Freilich sitzt er nicht mehr da, es tut ihm schon lang kein Finger mehr weh, seinerzeit aber haben seine Finger manchem weh getan; die Rede ging, wo der Wadeleswirt einen an den Kopf trifft, da wächst kein Haar mehr nach, darum versetzte er auch aus Barmherzigkeit seine Schläge ins Genick, da gibt's auch kein Blut und tut doch wacker weh. – War der Wadeleswirt so ein Raufbold? Ihr werdet ihn schon kennen lernen, daß er ein Mensch war, so lammfromm und gutmütig wie nur einer; das hindert aber nicht, daß man zu guter Stunde einem, der's begehrt, gesalzene Faustknöpfle austeilt: kurzum, der Wadeleswirt war, wie man's nimmt, ein absonderlicher Mensch oder auch nicht. Eigentlich hieß er nicht »Wadeleswirt«, sondern »Lindenwirt«, wozu er durch die Linde vor dem Hause und auf dem Schilde das klarste Recht hatte. Jener Name aber – ja das ist eine schlimme Sache, man redet nicht gern davon, es schickt sich nicht, und doch ist das, worauf es sich stützt, nichts Geheimes, man macht dort, wo der Mann her ist, gar kein Hehl daraus, also: vom innern Kniegelenke bis gegen die Knöchel – rund heraus, die Wade war beim Lindenwirt tapfer bestellt, und darum wurde er so genannt.
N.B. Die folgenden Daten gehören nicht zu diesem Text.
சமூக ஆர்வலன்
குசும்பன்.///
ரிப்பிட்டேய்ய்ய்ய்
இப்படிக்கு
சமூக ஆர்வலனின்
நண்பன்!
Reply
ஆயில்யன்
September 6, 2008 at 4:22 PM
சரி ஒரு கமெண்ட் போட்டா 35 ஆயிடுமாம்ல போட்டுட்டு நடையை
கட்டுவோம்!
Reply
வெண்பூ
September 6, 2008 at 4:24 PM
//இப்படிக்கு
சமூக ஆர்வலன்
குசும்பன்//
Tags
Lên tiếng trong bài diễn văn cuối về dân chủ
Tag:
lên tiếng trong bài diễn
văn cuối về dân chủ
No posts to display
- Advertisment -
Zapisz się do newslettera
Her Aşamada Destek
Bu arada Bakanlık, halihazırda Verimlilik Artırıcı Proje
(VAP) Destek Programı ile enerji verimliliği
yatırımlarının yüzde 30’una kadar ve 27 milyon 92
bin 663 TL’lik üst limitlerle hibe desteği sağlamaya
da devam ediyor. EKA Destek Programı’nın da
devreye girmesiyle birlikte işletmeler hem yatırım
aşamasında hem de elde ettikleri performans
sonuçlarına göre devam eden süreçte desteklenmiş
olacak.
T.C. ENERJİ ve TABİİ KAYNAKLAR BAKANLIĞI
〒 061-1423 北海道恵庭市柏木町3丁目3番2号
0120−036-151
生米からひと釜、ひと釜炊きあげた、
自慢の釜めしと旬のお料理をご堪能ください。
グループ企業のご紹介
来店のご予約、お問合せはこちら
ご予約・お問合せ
Jetzt können wir uns schon ruhiger beim Wadeleswirt niederlassen, wir müssen aber damit eilen, denn es gibt bald großen Hallo im Hause und im ganzen Dorfe und alles durch einen einzigen Menschen oder zwei.
Der Wadeleswirt sitzt also still da und läßt seine Gedanken um sich her schwirren wie die Fliegen, die summend die Stube durchschwärmen. Freilich hat man nicht viel Gedanken, wenn man so müde ist und wie der Wadeleswirt eben vom Feld heim kommt, wo man einen Wagen Heu aufgeladen; da tut's wohl, geruhig zu verschnaufen und die Gedanken, wenn man deren hat, machen zu lassen, was sie wollen. Der Katze, die auf dem äußern Fenstersims hockte und gar viel mit sich zu tun hatte, nickte er einmal zu, dann kehrte er sich um und rief:
»Lorle!« Aus der Kammer antwortete eine Stimme: »Was?«
»Ich mein, du machst's auch wie die Katz; die putzt sich, wie wenn wir Fremde bekämen.«
»Mir ist's auch so«, antwortete es von innen.
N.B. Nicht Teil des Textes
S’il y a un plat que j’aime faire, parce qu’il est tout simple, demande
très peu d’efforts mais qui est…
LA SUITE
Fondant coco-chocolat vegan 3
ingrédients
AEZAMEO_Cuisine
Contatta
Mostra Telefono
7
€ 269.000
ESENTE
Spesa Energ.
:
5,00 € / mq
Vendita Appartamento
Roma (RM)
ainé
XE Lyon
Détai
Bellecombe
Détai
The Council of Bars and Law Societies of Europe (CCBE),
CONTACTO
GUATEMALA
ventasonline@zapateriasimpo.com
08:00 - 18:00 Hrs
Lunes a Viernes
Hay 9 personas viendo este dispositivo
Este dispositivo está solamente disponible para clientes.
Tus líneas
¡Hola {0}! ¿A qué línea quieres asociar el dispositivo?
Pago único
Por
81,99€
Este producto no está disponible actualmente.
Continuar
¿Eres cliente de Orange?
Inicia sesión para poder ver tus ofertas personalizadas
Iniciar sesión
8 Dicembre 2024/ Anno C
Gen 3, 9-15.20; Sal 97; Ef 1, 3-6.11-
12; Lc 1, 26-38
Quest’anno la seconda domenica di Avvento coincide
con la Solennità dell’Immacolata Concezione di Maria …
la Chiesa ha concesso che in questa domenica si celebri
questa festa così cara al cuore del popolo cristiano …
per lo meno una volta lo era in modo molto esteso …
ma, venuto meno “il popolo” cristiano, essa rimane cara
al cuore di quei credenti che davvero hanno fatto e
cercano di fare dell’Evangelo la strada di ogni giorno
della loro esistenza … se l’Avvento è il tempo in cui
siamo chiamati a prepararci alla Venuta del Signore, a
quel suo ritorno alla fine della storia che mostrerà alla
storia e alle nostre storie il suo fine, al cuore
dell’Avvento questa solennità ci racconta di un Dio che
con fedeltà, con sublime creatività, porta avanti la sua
»Mach dich nur fertig, und wenn du verkühlt bist, hol mir einen Trunk (Most) aus dem Keller; ich verdurst schier.«
»Gleich, gleich«, antwortete es wieder aus der Kammer. Man hörte eine Kiste zuschlagen, dann jemand die Treppe hinablaufen und bald wieder heraufkommen, die Tür öffnete sich, da... da fiel hart am Fenster ein Schuß, ein gellender Schrei entfuhr dem Mund des Mädchens, das Glas mit dem Most lag auf dem Boden, und die Katze sprang in die Stube ganz nahe vorbei an dem Gesichte des Wadeleswirts. Dieser stand auf und fluchte, und das Mädchen war in der halbgeöffneten Tür verschwunden.
Wir aber müssen dem seltsamen Ereignis nachgehen...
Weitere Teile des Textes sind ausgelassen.